RICHMOND, Va. (WWBT) - Nine billion in online sales on Cyber Monday this year according to data from Adobe Analytics, and online shopping isn’t showing any signs of slowing down, which is why the Richmond FBI has a warning tonight.
The agency says to think of the internet as the wild wild west, and eventually you’re going to get ripped off. So you’ve got to be prepared. Have your guard up this month. Especially when it comes to your social media accounts. Supervisory Special Agent David Johnson with the Richmond FBI warns of social media scams. If something pops up in your feed that wants you to click here, to buy something, don’t do it.
The same goes for if you are just shopping online and going to trusted sites. “If you receive an email that says ‘click here’ for the latest deal on x, y, and z or ‘click here’ for this latest product. If you have not solicited that email or gone to that actual website it’s likely a scam.”
Johnson says if you’re going to buy something online - from a trusted site like Amazon, Walmart or Target - make sure you are on the actual website. That you’ve typed in the website address correctly into your browser. Criminals are so good these days, one letter off and you could end up on a site that looks real, but is really just giving away your personal information and credit card numbers.

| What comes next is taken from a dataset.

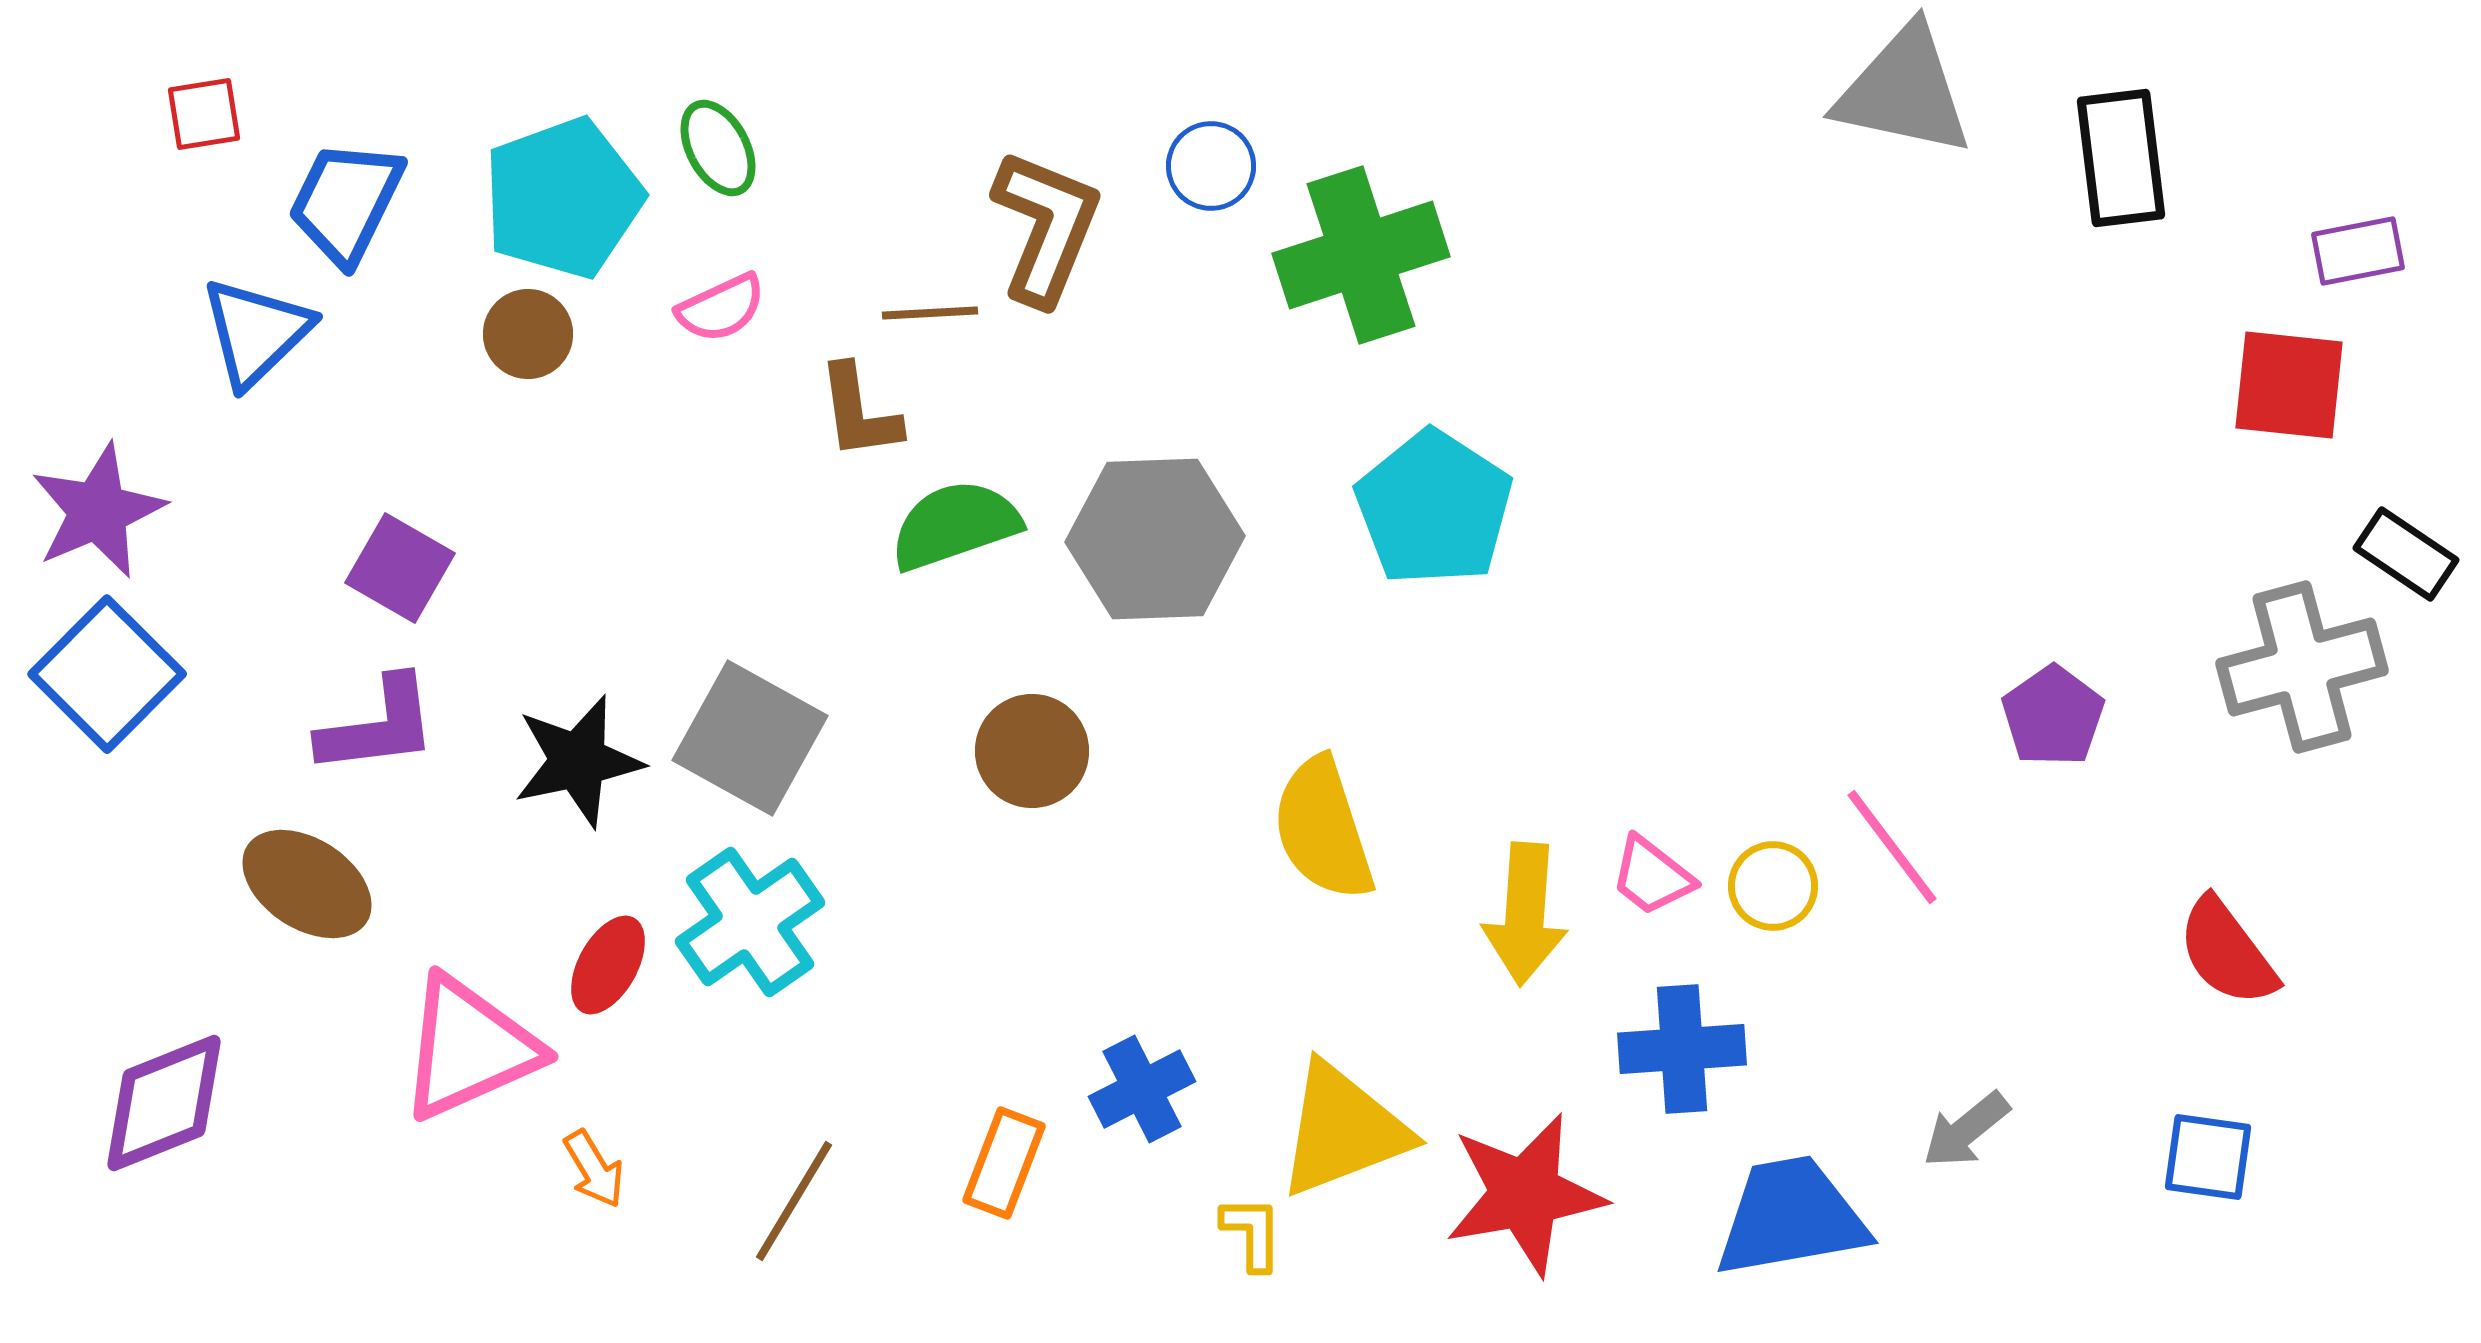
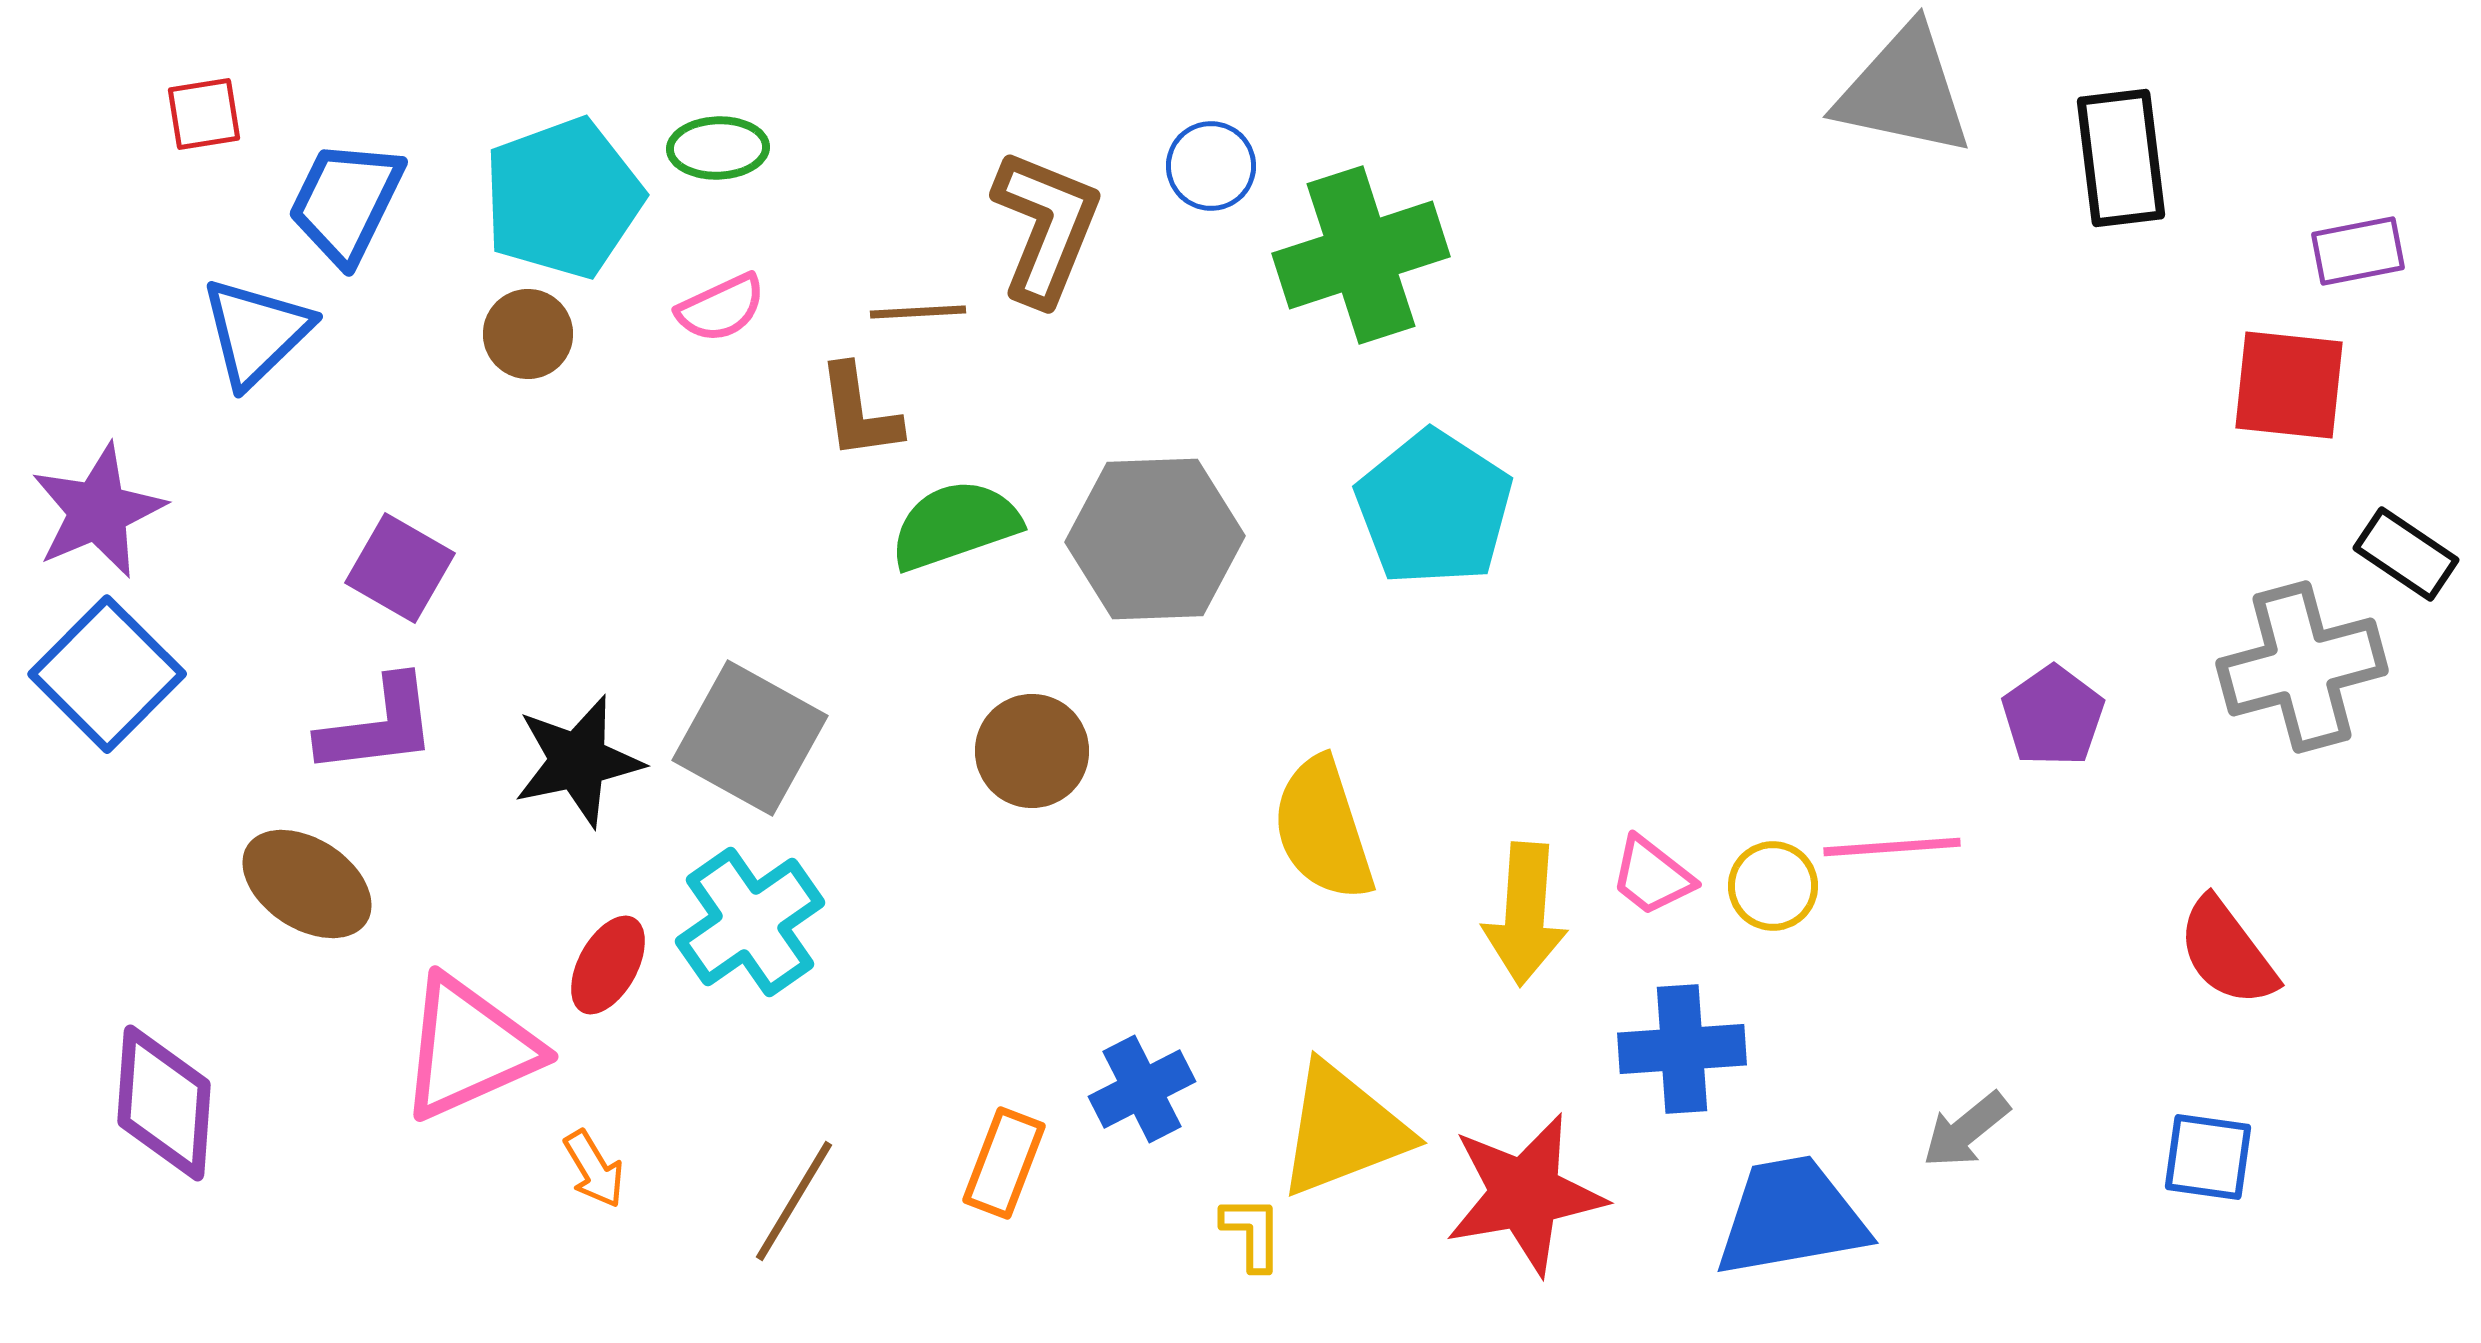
green ellipse at (718, 148): rotated 64 degrees counterclockwise
brown line at (930, 313): moved 12 px left, 1 px up
pink line at (1892, 847): rotated 57 degrees counterclockwise
purple diamond at (164, 1103): rotated 64 degrees counterclockwise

And if you get a link to shop at a store you’ve never heard of or shopped with before, don’t click on that random unsolicited link. Be wary of any unsolicited emails trying to get you to click on any links.
If you are scammed or think you may have been, always contact your financial institution to either stop payment or launch an investigation. Call local police and report it. Also log on to the FBI’s Internet Crimes Complaint Center to report it as well.